--- START ---

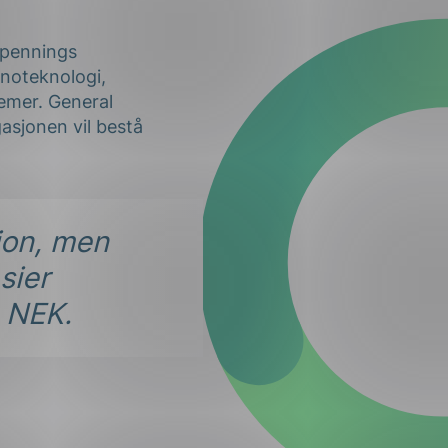
spennings
anoteknologi,
temer. General
asjonen vil bestå
sjon, men
sier
s NEK.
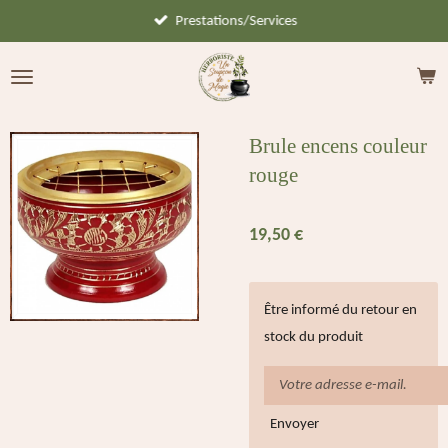
Prestations/Services
Passer
au
contenu
principal
Brule encens couleur
rouge
19,50 €
Être informé du retour en
stock du produit
Envoyer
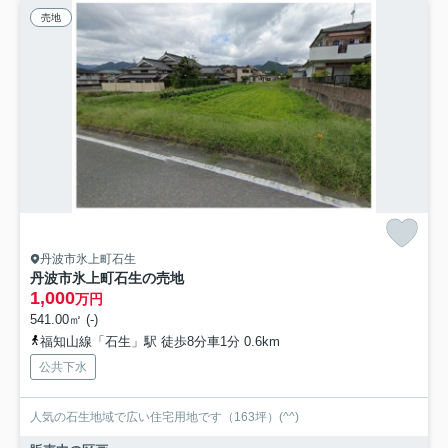
売地
丹波市氷上町石生
丹波市氷上町石生の売地
1,000
万円
541.00㎡ (-)
福知山線「石生」駅 徒歩8分車1分 0.6km
公共下水
人気の石生地域で広い住宅用地です（163坪）(^^)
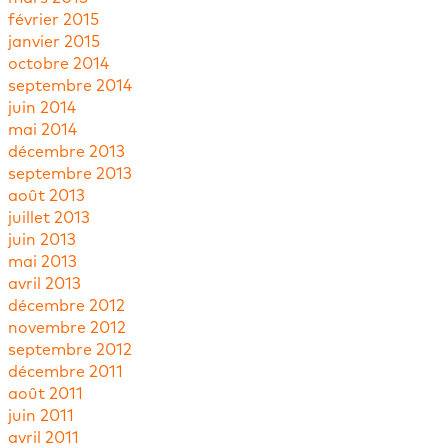
février 2015
janvier 2015
octobre 2014
septembre 2014
juin 2014
mai 2014
décembre 2013
septembre 2013
août 2013
juillet 2013
juin 2013
mai 2013
avril 2013
décembre 2012
novembre 2012
septembre 2012
décembre 2011
août 2011
juin 2011
avril 2011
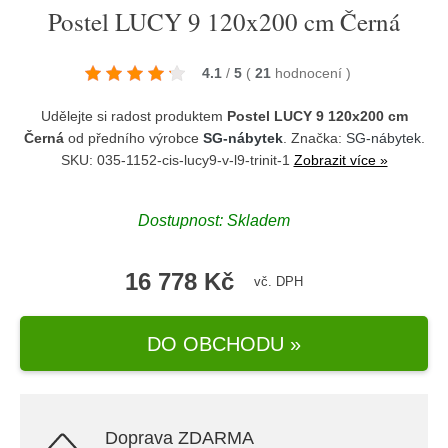
Postel LUCY 9 120x200 cm Černá
4.1
/
5
(
21
hodnocení
)
Udělejte si radost produktem
Postel LUCY 9 120x200 cm
Černá
od předního výrobce
SG-nábytek
. Značka:
SG-nábytek
.
SKU: 035-1152-cis-lucy9-v-l9-trinit-1
Zobrazit více »
Dostupnost:
Skladem
16 778 Kč
vč. DPH
DO OBCHODU »
Doprava ZDARMA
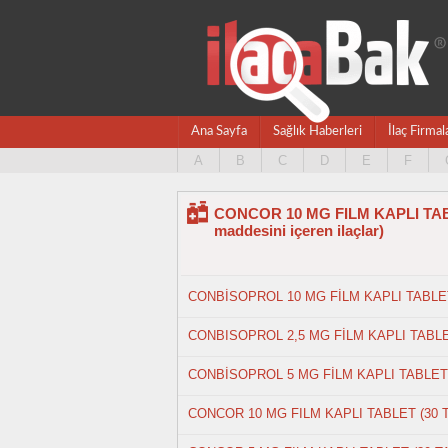
Ana Sayfa
Sağlık Haberleri
İlaç Firmal
A
B
C
D
E
F
CONCOR 10 MG FILM KAPLI TABLET
maddesini içeren ilaçlar)
CONBİSOPROL 10 MG FİLM KAPLI TABLET
CONBISOPROL 2,5 MG FİLM KAPLI TABLE
CONBİSOPROL 5 MG FİLM KAPLI TABLET 
CONCOR 10 MG FILM KAPLI TABLET (30 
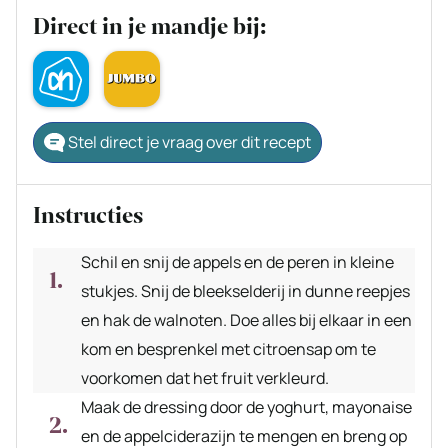
Direct in je mandje bij:
Stel direct je vraag over dit recept
Instructies
Schil en snij de appels en de peren in kleine
stukjes. Snij de bleekselderij in dunne reepjes
en hak de walnoten. Doe alles bij elkaar in een
kom en besprenkel met citroensap om te
voorkomen dat het fruit verkleurd.
Maak de dressing door de yoghurt, mayonaise
en de appelciderazijn te mengen en breng op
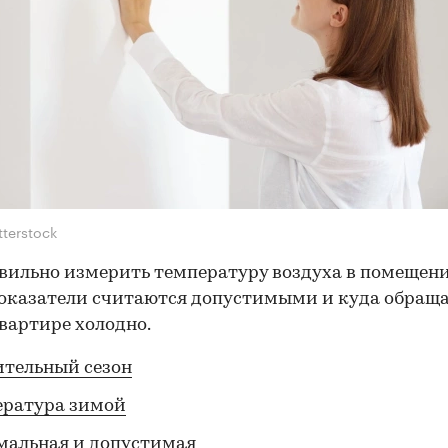
tterstock
вильно измерить температуру воздуха в помещени
оказатели считаются допустимыми и куда обраща
квартире холодно.
тельный сезон
ература зимой
мальная и допустимая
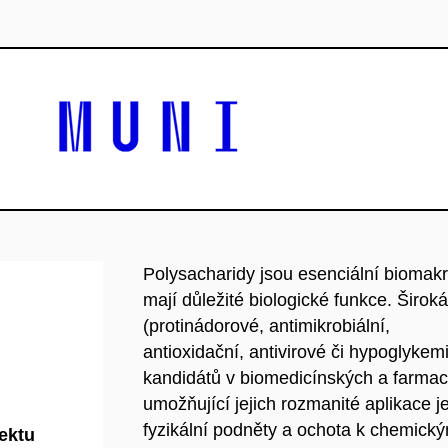
Polysacharidy jsou esenciální biomak
mají důležité biologické funkce. Široká
(protinádorové, antimikrobiální,
antioxidační, antivirové či hypoglykemi
kandidátů v biomedicínských a farmac
umožňující jejich rozmanité aplikace 
fyzikální podněty a ochota k chemic
jektu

--- END ---

Scan the material above. Copy each line that holds the word "CONBİSOPROL".

CONBİSOPROL 10 MG FİLM KAPLI TABLET
CONBİSOPROL 5 MG FİLM KAPLI TABLET 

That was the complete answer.